Business Owners: Goals and Exercise

Healthy People

Even as a busy business owner, there are many ways to incorporate exercise and healthy living into your daily activities.

Many business owners who have owned and operated their businesses for more than five years and have over five employees are over the age of 40. As a business owner, you likely spend most of your days either in your office, on the road or in someone else’s office. Many of the general health issues become more of a concern as you age. However, it does not have to be so as the overwhelming majority of those issues stem from overuse or lack of use.  This is why exercise and goals are so important.

Too little and too much exercise causes problems.

If you sit at your desk  much of the day snacking on chips or pretzels and exercising little, you are depriving your body of the nutrition it needs and the movement it craves. Have you ever seen someone be completely immobilized and noticed how their health plummeted? I have. Your lymphatic system supports your immune system but you need to move for it to work well. If you stop moving, it’s functioning drastically decreases. Conversely, if you engage in a four-mile daily run for eight years on concrete, you beat up your joints, subject your muscles to pounding and wear them down. Balance is the key.

It is never too late for you to start an exercise program. The health benefits are well worth the consistent effort. In addition to losing that gut or being able to walk up the stairs without getting winded, you will strengthen your immune system (and get sick less often), increase your stamina, and feel more energetic, all of which will help you run your business better.

Regular exercise doesn’t need to be a chore.

When you are just starting out, and if you are just not athletic, regular exercise may feel like a chore. To combat this, you need to make exercise a priority by focusing on why you need to do it and the myriad benefits, such as those noted above. You can track your progress in a notebook to help you be aware of the small wins that help you stay focused and committed. If you are new to a regular exercise schedule, surround yourself with like-minded people to boost your commitment and focus. Working out with a friend or family member can provide the companion you need or, if you are highly competitive, provide the competitive spark you need to keep going.  Participating in a boot camp, a running club or on an intramural team will help you look forward to your workout…and may make it feel less like a workout.

It is important to build upon your goals.
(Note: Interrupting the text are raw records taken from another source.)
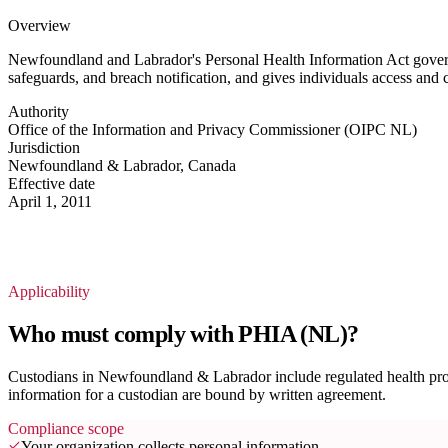
Overview
Newfoundland and Labrador's Personal Health Information Act governs t
safeguards, and breach notification, and gives individuals access and 
Authority
Office of the Information and Privacy Commissioner (OIPC NL)
Jurisdiction
Newfoundland & Labrador, Canada
Effective date
April 1, 2011
Applicability
Who must comply with PHIA (NL)?
Custodians in Newfoundland & Labrador include regulated health profe
information for a custodian are bound by written agreement.
Compliance scope
Your organization collects personal information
Start with smaller goals to build upon your health and fitness success. This will help you achieve larger goals.

You need exercise goals.

Any exercise regime needs health goals or fitness goals to be successful and yours is no different. Is your goal to maintain, like mine is? If so, you need to add some variety to what you do, otherwise the maintenance can become boring. For example, I get outdoor workout suggestions from Men’s Fitness in the summer or I’ll include a few P90X sessions in the colder months. In the summer, I’ll also run football stadium steps or do a track workout.

Your fitness goal may be as simple as running a five minute or faster pace every week or just getting in 30 minutes of continuous exercise 4 days a week. Your weekly or monthly goal will help you maintain your commitment. With all goals, small goals help you build to large goals because success builds upon success and increases your confidence. You observe this in your business. The same applies to your health. An end goal of  “I will run 40 minutes” or “I will lose 30 pounds” may be too daunting if that’s your only goal.

When you break your big goal into more achievable and trackable components, you’ll feel like you are making progress, which will help you feel good and want to continue. Use the same approach that you use to break stretch business goals down into achievable components. For example, that 30 lb. weight loss goal could be broken down into a 2 lb. weight loss each week. The 40 minute running goal could be broken down into 5 minutes of increased running time (vs. walking) every two weeks.

In summary…

Remember, if you must fight yourself to achieve your health and fitness goals, you WILL lose. You must structure your health and fitness routine and set goals in such a way that your habits support your goal achievement. If you must constantly make decisions regarding if, when and how you’ll exercise, all that mind noise will stress your will power and lead to your defeat. Structure your goal achievement so that you RECOGNIZE and build on your success. Set goals, create daily habits, minimize the decision making needed and watch yourself move toward achieving your health and fitness goals.